WildBench: Benchmarking LLMs with Challenging Tasks from Real Users in the Wild
Abstract
The paper introduces WildBench, an automated evaluation framework specifically designed to benchmark LLMs using diverse and challenging queries sourced from real-world user interactions. WildBench comprises 1,024 tasks selected meticulously from over one million human-chatbot conversation logs, ensuring a realistic and broad spectrum of user queries. Uses two evaluation metrics, WB-Reward and WB-Score, leveraging advanced LLM capabilities to provide systematic, interpretable, and reliable automatic judgments of model outputs. Importantly, WildBench demonstrates strong correlations with human-voted Elo ratings from Chatbot Arena, highlighting its efficacy and alignment with human-based evaluation.
Introduction
LLMs have become deeply integrated into numerous real-world applications due to their impressive generalization capabilities. However, evaluating their performance reliably and cost-effectively remains a significant challenge. Traditional benchmarks often employ datasets like MMLU, which primarily assess reasoning abilities through multiple-choice questions, failing to encompass the open-ended nature of real-world user queries. While human evaluations, such as those conducted by Chatbot Arena, offer valuable insights, they are labor-intensive, not real-time, and lack data transparency.
WildBench addresses these challenges by providing a comprehensive, automated, and dynamic evaluation framework that better reflects the wide range of user queries encountered in real-world settings. This is achieved through meticulous task selection from the WildChat dataset and innovative evaluation strategies involving pairwise and individual comparisons.
Methodology
Data Curation:
The WildBench dataset is curated from the WildChat project, which contains a million human-chatbot dialogues, ensuring a rich diversity of tasks such as writing assistance, coding, and data analysis.
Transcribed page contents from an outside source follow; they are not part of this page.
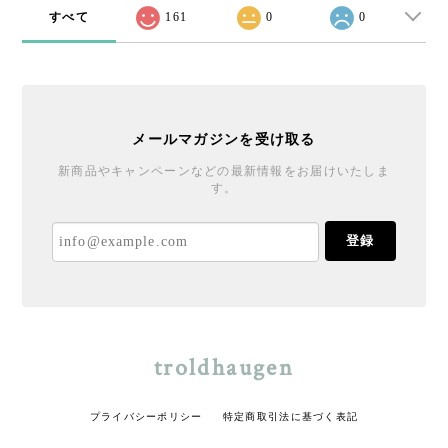
すべて
161
0
0
メールマガジンを受け取る
新商品やキャンペーンなどの最新情報をお届けいたしま
す。
登録
troldhaugen
プライバシーポリシー
特定商取引法に基づく表記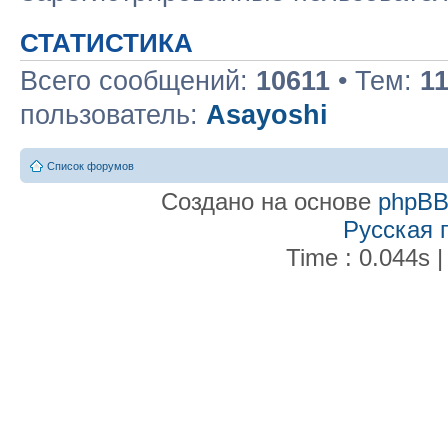
СТАТИСТИКА
Всего сообщений:
10611
• Тем:
1
пользователь:
Asayoshi
Список форумов
Создано на основе
phpB
Русская 
Time : 0.044s |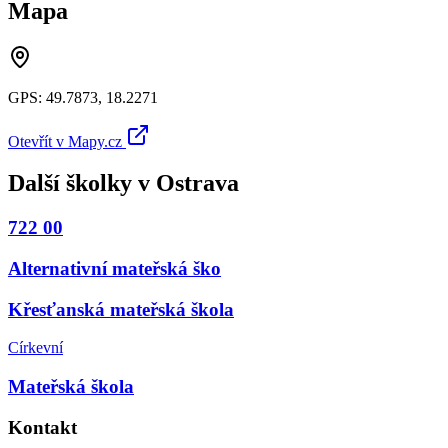
Mapa
GPS:
49.7873
,
18.2271
Otevřít v Mapy.cz
Další školky v
Ostrava
722 00
Alternativní mateřská ško
Křesťanská mateřská škola
Církevní
Mateřská škola
Kontakt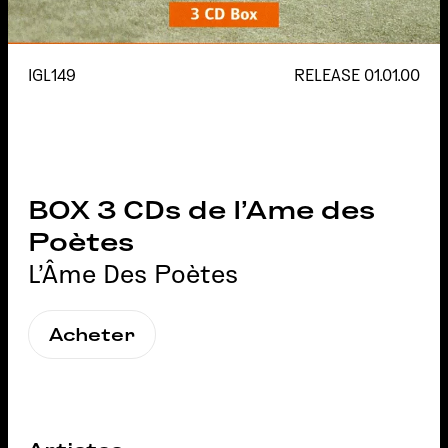
IGL149
RELEASE
01.01.00
BOX 3 CDs de l'Ame des
Poètes
L'Âme Des Poètes
Acheter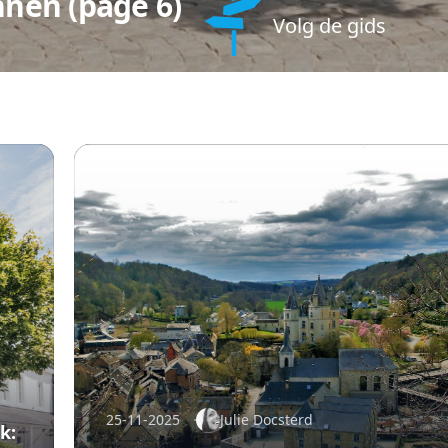
nen (page 6)
Volg de gids
25-11-2025
Julie Docsterd
k: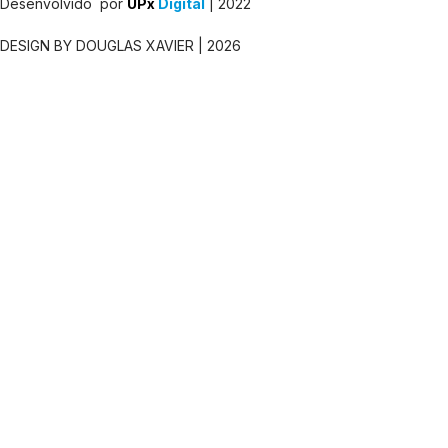
Desenvolvido por
UPx
Digital
| 2022
DESIGN BY DOUGLAS XAVIER | 2026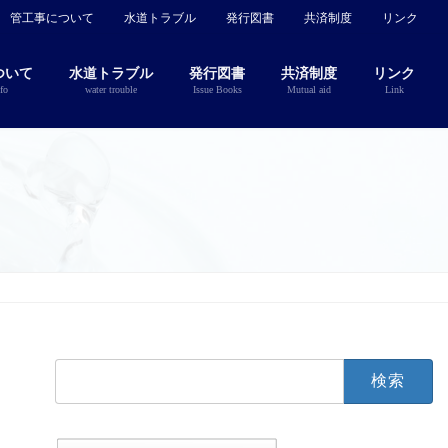
管工事について
水道トラブル
発行図書
共済制度
リンク
ついて
水道トラブル
発行図書
共済制度
リンク
fo
water trouble
Issue Books
Mutual aid
Link
検
索: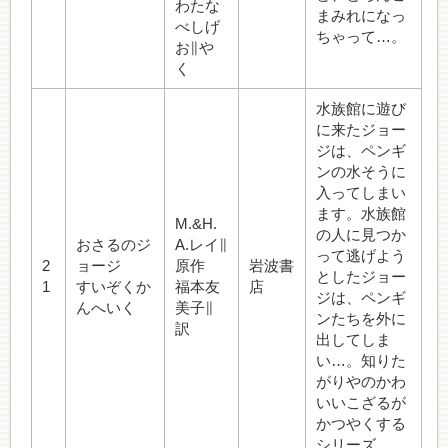
わたな
まみれになっ
べしげ
ちゃって…。
お∥や
く
水族館に遊び
に来たジョー
ジは、ペンギ
ンの水そうに
入ってしまい
ます。水族館
M.&H.
の人に見つか
おさるのジ
A.レイ∥
って逃げよう
2
ョージ
原作
岩波書
としたジョー
1
すいぞくか
福本友
店
ジは、ペンギ
んへいく
美子∥
ンたちを外に
訳
出してしま
い…。知りた
がりやのかわ
いいこざるが
かつやくする
シリーズ。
The tasks undergo rigorous filtering to maintain quality and relevance, including steps to remove nonsensical and redundant queries. Advanced LLMs are used to rate task difficulty, excluding easy tasks, and ensuring a natural distribution of task categories.
Evaluation Metrics:
- WB-Reward: Based on pairwise model comparisons using three baseline models of varying performance levels to ensure robustness. A length penalty method is introduced to mitigate biases towards longer responses.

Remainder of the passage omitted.